[postgis-devel] pgsql2shp dump optimization and change

Tue Sep 21 03:11:08 PDT 2004

On Tue, Sep 21, 2004 at 08:17:27PM +1200, Jeremy Palmer wrote:
> Hi,
> 
> I was just try to dump a shape from postgis that had 30 million rows was
> wondering why the initialisation was taking so long. I think I found the
> problem: On the geometry type validation pgsql2shp a distinct clause is
> being used to aggregate geometry types in the table.

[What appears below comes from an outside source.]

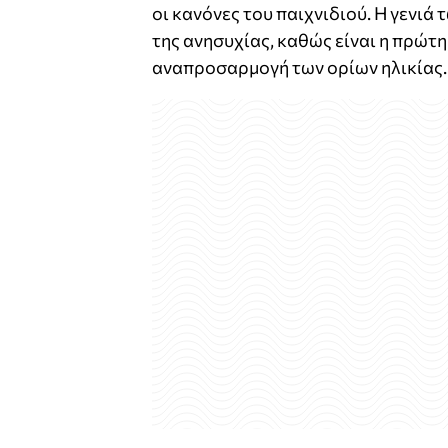
οι κανόνες του παιχνιδιού. Η γενι
της ανησυχίας, καθώς είναι η πρώτη
αναπροσαρμογή των ορίων ηλικίας.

In PostgreSQL a group
> by aggregation would be must faster. i.e. change
> 
> 	if ( schema )
> 	{
> 		sprintf(query, "SELECT DISTINCT geometrytype(\"%s\") "
> 			"FROM \"%s\".\"%s\" WHERE NOT geometrytype(\"%s\") "
> 			"IS NULL", geo_col_name, schema, table,
> geo_col_name);
> 	}
> 	else
> 	{
> 		sprintf(query, "SELECT DISTINCT geometrytype(\"%s\") "
> 			"FROM \"%s\" WHERE NOT geometrytype(\"%s\") IS
> NULL",
> 			geo_col_name, table, geo_col_name);
> 	}
> 
> To
> 
> 	if ( schema )
> 	{
> 		sprintf(query, "SELECT geometrytype(\"%s\") "
> 			"FROM \"%s\".\"%s\" WHERE NOT geometrytype(\"%s\") "
> 			"IS NULL GROUP BY SELECT geometrytype(\"%s\")", 
>                   geo_col_name, schema, table, geo_col_name, geo_col_name );
> 	}
> 	else
> 	{
> 		sprintf(query, "SELECT geometrytype(\"%s\") "
> 			"FROM \"%s\" WHERE NOT geometrytype(\"%s\") IS NULL
> ",
> 			"GROUP BY geometrytype(\"%s\")", 
>                   geo_col_name, table, geo_col_name, geo_col_name);
> 	}

mmm.. I've made a test on a 386,048-records table.
distinct() ran in 2 secs
group by   ran in 18 secs

> 
> This is a side topic but related: Could it be possible to implement
> pgsql2shp to dump a shape file for each geometry class in a geometry table.
> Either that or also allow pgsql2shp to take a view or query as source input.

pgsql2shp can already be run on views.

> 
> Thanks.
> 

--strk;